MABC advantages over conventional backcrossing:
- Reduces generations from ~6 to 2-3 for >95% RP genome
- Eliminates alternating BC-selfing cycle for recessive genes
- Minimizes linkage drag through background selection
- Multiple target genes handled simultaneously in one genotyping run
Indian MABC Success Stories
- Improved Samba Mahsuri (ISM): ICAR-IIRR Hyderabad — three BB resistance genes (Xa21, xa13, xa5) pyramided via MABC into Samba Mahsuri. Retains grain quality + broad-spectrum bacterial blight resistance.
- Improved Pusa Basmati 1 (IPB-1): IARI — xa13 + Xa21 transferred into Pusa Basmati 1 via MABC. Premium basmati quality maintained.
- Swarna-Sub1: IRRI + CRRI — Sub1A gene (submergence tolerance from FR13A) transferred into Swarna via MABC. Now grown on millions of hectares in flood-prone eastern India.

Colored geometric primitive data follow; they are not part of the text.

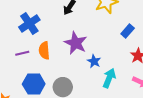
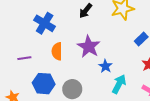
blue cross: (29, 23) -> (45, 23), turned -30
purple line: (22, 53) -> (24, 58), moved

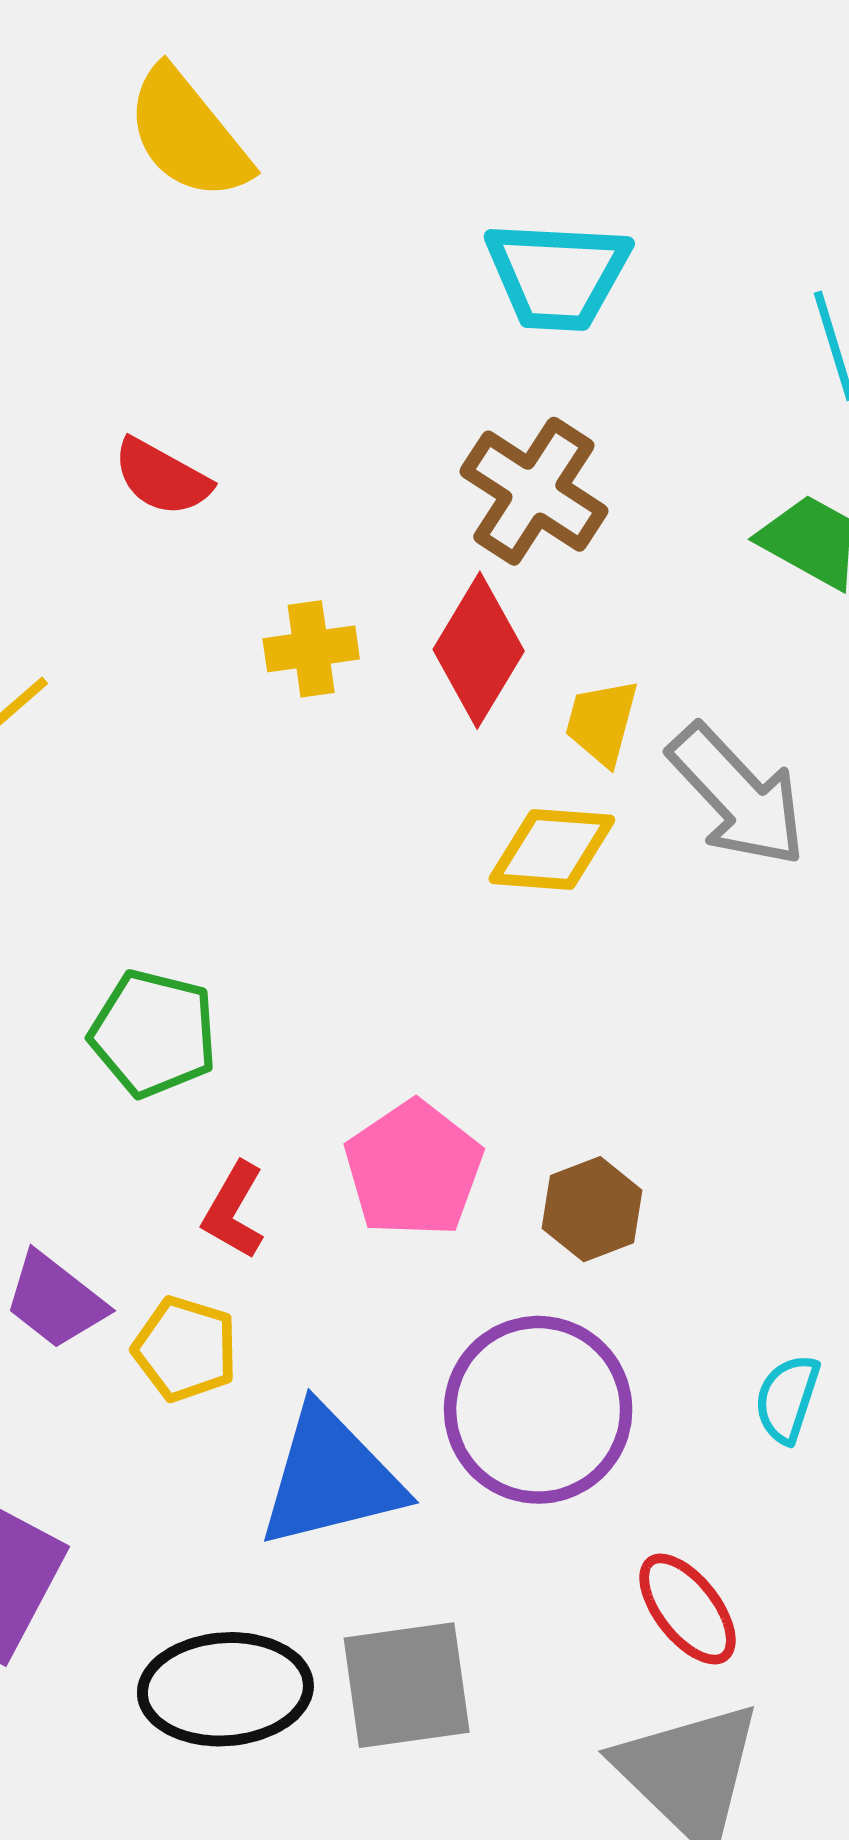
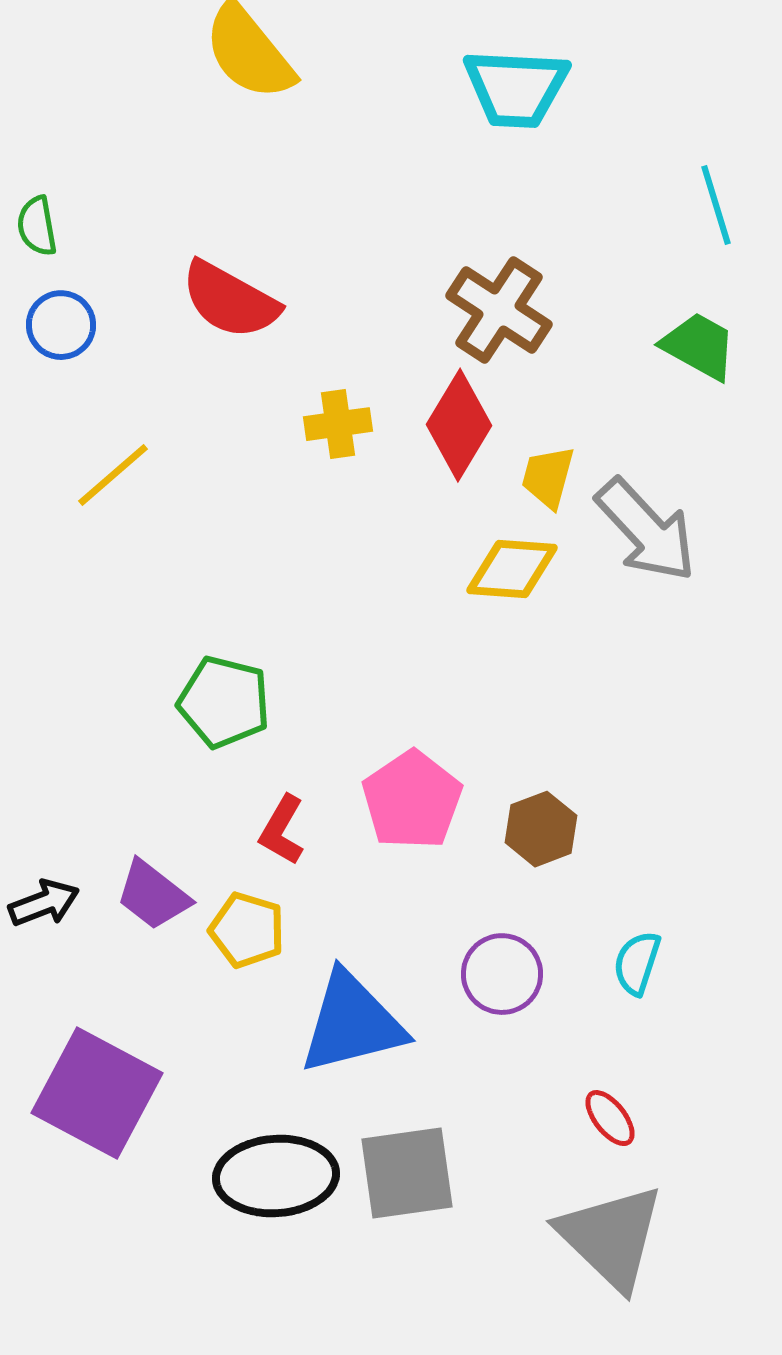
cyan trapezoid: (557, 275) -> (516, 88), moved
red semicircle: (162, 477) -> (230, 300), size x1.4
cyan semicircle: (787, 1399) -> (637, 963), moved
purple circle: (538, 1410) -> (502, 974), size x0.6
red ellipse: (687, 1609) -> (610, 1118), size x0.7

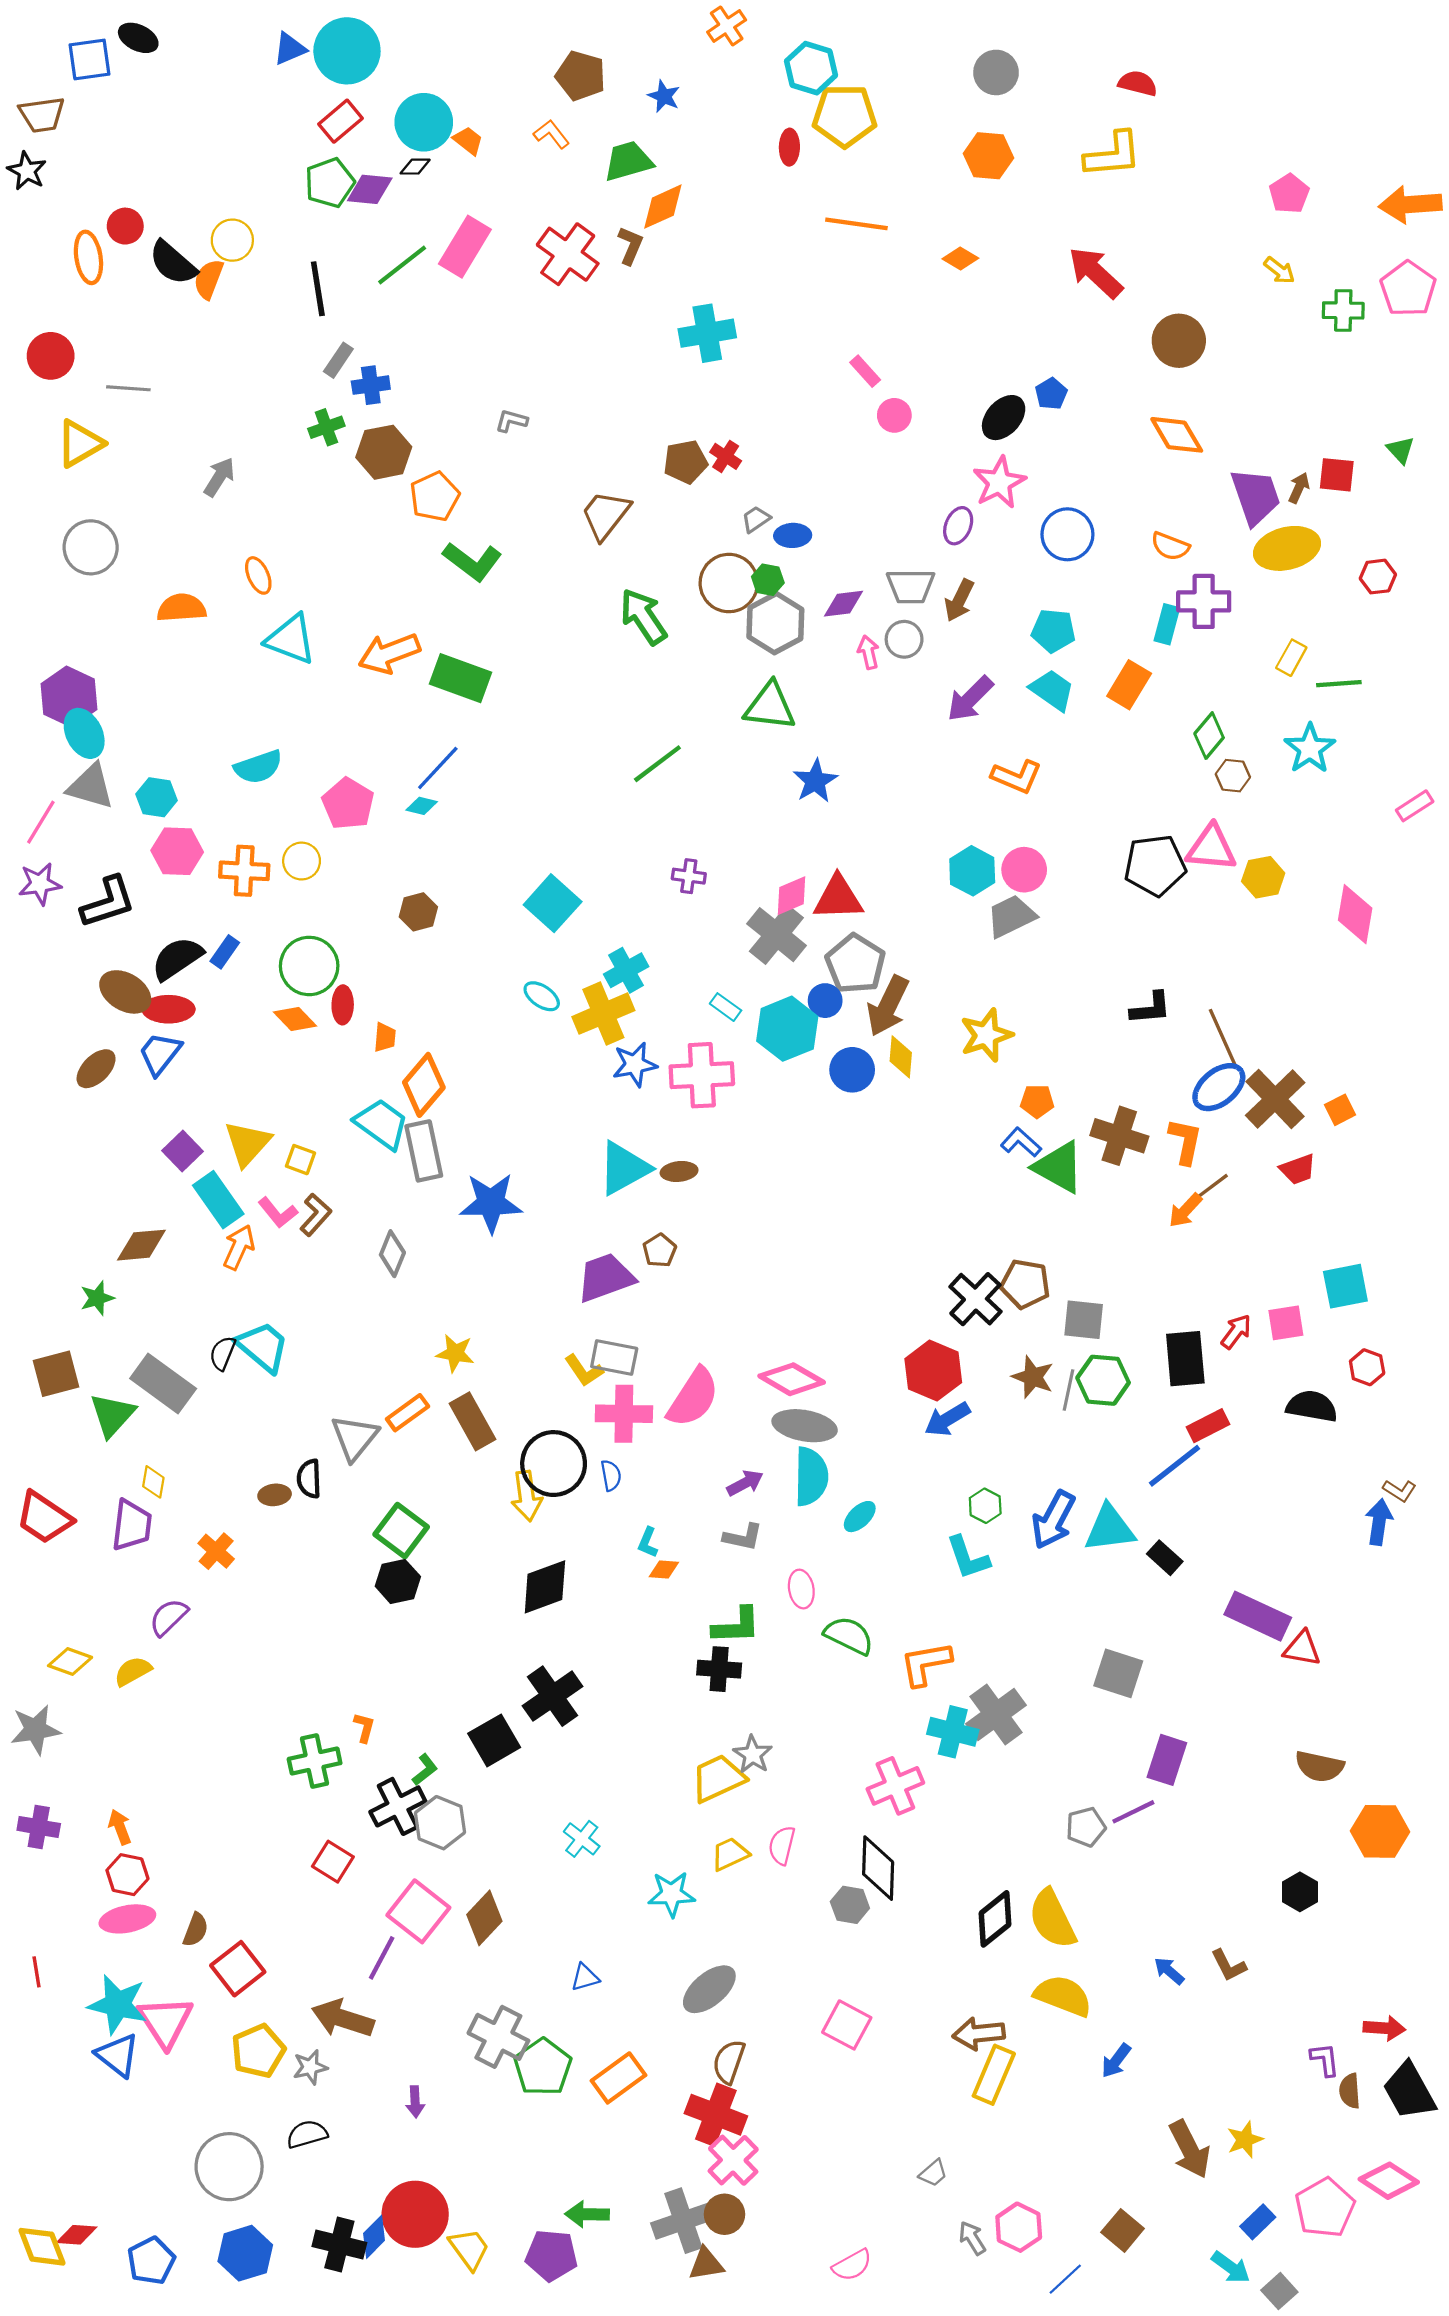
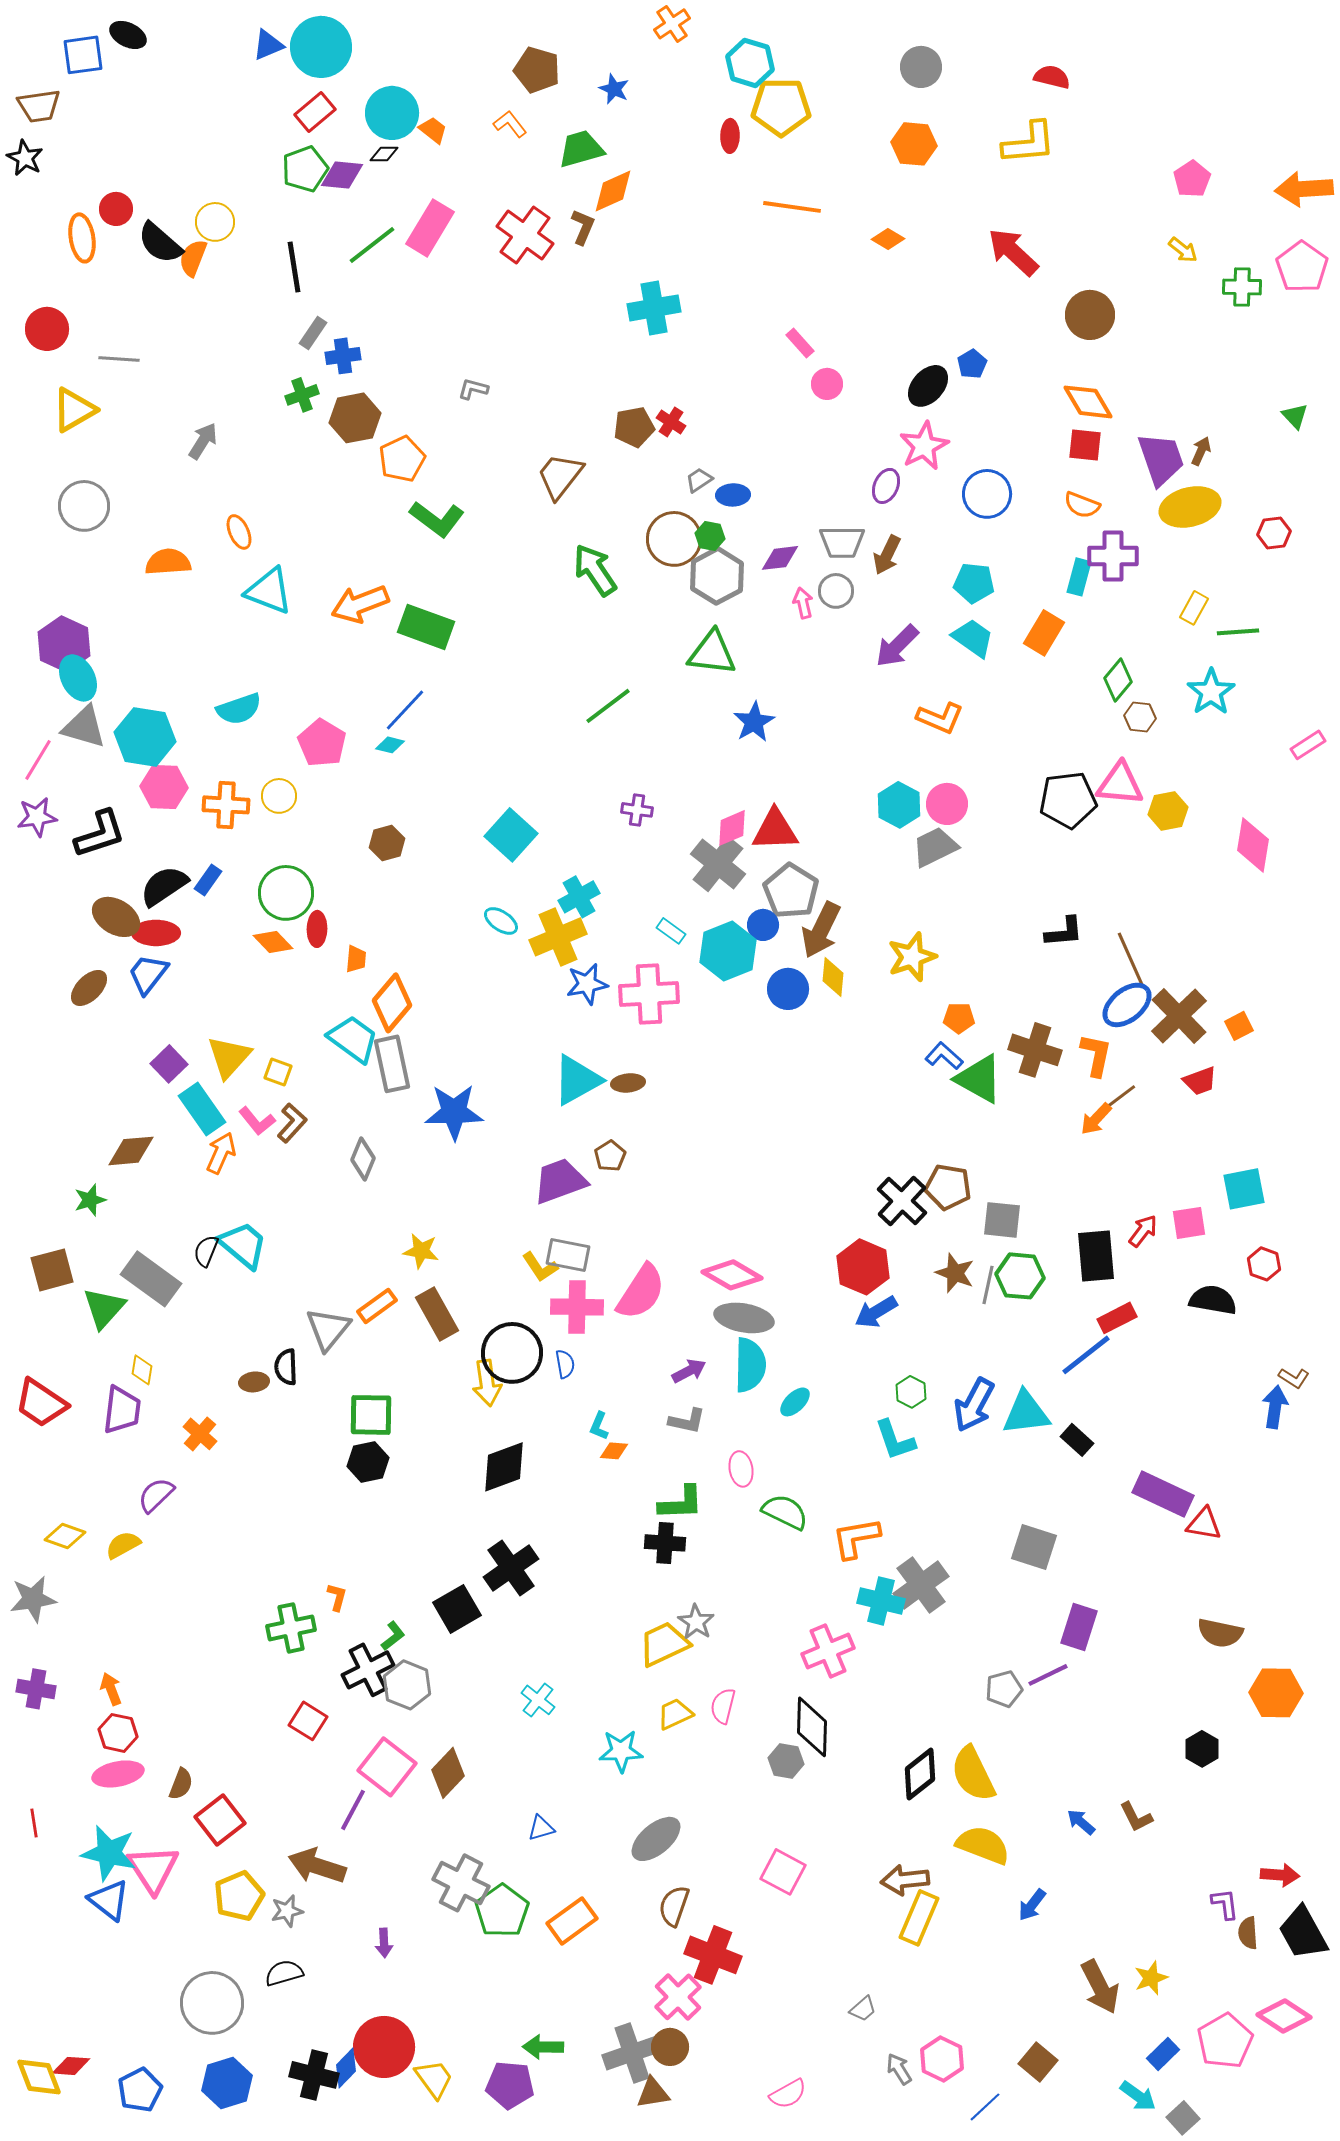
red square: (1337, 475) -> (1085, 445), moved
cyan hexagon: (157, 797) -> (145, 737), size x1.6
green square: (401, 1531) -> (371, 1415), turned -36
red cross: (716, 2115) -> (713, 1955), moved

Backcross Method — Achievements
- Two cotton varieties — 170-Co-2 and 134-Co-2m — developed by backcross for disease resistance
- Kalyan Sona wheat (susceptible to leaf rust) — resistance transferred from diverse sources: Robin, K1, Blue Bird, Tobari, Frecor, HS-19 — through BC programmes producing multiline series (KSML 3, MLKS 11, KML 7406)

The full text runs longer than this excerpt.